Alla casa del popolo di via dei Fossi era una vera e propria "istituzione": chiunque l'abbia frequentata non può non ricordarlo in versione estiva, con pantaloni ultra corti, camicia (o canottiera), ciabatte.
Era un uomo vero Renzo. Un uomo semplice. Di una semplicità che fa scuola, senza tanti giri di parole o insegnamenti lagnosi.
Io Renzo l'ho conosciuto quando sono nato. In quella via Montopolo dove lui ha vissuto fino ad oggi. Avevo tre anni quando mi trasferii in via Allende (Colle d'Agnola), ma Renzo ha sempre continuato a salutarmi ("Ciao Matteone") come se vivessimo accanto.
Insieme a suo figlio, Paolo, "Paolino", che ci ha lasciato qualche anno fa. Alla sua Zara, la cagnolina che avevano quando ero piccino (e della quale mi raccontano che fossi davvero innamorato).
Renzo Mori era un uomo buono. Per davvero. E di ulteriormente bello c'è che questa sua bontà è stata trasmessa, sentita, capita da molti. Senza tanti giri di parole. Con semplicità, con la naturalezza di chi è umano nel pieno senso della parola.

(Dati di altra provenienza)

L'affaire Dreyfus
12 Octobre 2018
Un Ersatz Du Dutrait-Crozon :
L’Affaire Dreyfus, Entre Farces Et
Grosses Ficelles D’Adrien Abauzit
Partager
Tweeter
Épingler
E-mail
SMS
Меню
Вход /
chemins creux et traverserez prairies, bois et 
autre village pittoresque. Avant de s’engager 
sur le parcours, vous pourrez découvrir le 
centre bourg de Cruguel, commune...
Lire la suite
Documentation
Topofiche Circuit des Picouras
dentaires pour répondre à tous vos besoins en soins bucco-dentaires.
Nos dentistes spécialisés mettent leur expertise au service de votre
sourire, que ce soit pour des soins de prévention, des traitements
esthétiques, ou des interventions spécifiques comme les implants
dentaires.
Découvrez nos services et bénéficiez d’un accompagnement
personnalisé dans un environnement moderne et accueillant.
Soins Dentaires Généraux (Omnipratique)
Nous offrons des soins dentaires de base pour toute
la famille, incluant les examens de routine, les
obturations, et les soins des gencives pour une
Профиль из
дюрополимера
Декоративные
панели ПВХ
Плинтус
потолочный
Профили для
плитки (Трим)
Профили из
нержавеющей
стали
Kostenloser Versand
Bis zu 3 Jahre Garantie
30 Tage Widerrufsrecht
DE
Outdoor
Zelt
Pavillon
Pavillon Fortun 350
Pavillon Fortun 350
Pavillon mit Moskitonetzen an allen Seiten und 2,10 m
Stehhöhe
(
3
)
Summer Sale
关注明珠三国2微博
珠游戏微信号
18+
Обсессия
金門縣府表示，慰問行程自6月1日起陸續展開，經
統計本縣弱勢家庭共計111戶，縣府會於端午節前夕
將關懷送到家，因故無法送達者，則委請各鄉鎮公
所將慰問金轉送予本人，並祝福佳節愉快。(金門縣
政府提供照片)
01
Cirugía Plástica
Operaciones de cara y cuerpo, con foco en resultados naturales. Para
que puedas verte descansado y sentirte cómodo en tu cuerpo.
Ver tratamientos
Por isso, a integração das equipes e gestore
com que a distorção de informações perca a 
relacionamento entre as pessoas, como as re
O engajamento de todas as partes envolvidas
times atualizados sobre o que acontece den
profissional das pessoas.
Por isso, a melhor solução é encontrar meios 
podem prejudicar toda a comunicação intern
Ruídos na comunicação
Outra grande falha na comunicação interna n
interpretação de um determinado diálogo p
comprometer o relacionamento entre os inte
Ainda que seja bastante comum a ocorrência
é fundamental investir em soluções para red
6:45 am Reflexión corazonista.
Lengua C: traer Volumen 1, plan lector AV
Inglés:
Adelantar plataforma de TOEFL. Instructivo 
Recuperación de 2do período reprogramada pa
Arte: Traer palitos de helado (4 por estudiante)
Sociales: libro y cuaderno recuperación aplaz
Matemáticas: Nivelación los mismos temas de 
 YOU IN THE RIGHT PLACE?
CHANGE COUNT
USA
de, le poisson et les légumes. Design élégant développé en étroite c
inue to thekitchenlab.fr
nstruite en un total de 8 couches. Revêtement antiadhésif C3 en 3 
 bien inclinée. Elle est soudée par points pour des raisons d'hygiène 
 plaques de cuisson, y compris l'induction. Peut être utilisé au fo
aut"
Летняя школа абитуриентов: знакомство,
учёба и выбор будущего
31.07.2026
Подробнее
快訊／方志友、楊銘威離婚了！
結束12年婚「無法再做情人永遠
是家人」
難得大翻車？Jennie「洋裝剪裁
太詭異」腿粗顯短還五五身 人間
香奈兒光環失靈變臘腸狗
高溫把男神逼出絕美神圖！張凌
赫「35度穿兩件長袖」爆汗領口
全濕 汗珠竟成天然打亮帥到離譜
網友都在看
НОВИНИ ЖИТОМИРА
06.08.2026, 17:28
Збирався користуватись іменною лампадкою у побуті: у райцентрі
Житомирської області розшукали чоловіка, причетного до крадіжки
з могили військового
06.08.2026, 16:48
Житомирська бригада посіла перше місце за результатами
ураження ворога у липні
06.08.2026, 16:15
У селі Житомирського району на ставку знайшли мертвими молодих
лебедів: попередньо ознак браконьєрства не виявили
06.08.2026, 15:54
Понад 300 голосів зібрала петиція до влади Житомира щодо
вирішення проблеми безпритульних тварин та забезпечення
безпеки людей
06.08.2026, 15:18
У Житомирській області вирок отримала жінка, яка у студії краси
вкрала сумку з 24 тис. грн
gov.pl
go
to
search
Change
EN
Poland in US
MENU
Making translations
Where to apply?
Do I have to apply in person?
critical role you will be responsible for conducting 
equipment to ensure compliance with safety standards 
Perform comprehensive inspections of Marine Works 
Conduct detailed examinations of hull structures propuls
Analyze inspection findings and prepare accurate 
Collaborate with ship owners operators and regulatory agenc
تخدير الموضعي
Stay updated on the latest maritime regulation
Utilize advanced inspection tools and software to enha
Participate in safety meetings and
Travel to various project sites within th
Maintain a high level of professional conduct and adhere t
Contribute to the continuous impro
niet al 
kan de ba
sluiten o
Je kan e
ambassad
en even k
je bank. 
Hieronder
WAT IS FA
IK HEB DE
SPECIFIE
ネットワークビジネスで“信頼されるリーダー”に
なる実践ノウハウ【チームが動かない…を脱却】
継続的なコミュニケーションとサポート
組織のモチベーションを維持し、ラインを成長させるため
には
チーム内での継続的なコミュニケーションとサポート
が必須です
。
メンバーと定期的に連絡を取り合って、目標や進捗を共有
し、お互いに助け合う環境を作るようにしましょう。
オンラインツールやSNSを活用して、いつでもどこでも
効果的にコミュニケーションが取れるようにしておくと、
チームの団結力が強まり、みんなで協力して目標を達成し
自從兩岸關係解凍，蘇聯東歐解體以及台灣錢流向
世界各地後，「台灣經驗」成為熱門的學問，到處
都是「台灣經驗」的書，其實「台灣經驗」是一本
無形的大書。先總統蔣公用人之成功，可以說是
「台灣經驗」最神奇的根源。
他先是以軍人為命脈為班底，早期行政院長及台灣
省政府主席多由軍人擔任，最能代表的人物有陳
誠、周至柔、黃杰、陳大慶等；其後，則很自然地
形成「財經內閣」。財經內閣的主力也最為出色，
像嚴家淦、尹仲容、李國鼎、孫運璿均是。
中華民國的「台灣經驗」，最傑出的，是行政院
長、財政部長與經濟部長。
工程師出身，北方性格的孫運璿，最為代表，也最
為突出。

Trasmessa, e qui sta la sua vera eccezionalità, ai più giovani. A chi frequentava ogni giorno il circolo, distante da lui non solo alcune generazioni, ma vere e proprie "ere geologiche", Renzo parlava con la sua lingua semplice. Calda e piena di vita. E lo capivano in molti, moltissimi.
E soprattutto per chi, come chi scrive, è nato negli anni Settanta, a cavallo fra un passato ormai remoto (fatto di epoche pre-cellulare e pre-internet) e un presente modernissimo, Renzo ha rappresentato una sorta segnalibro sul chi siamo, la nostra essenza.
Senza grossi giri di parole. Bastava un saluto. Ciao Renzo.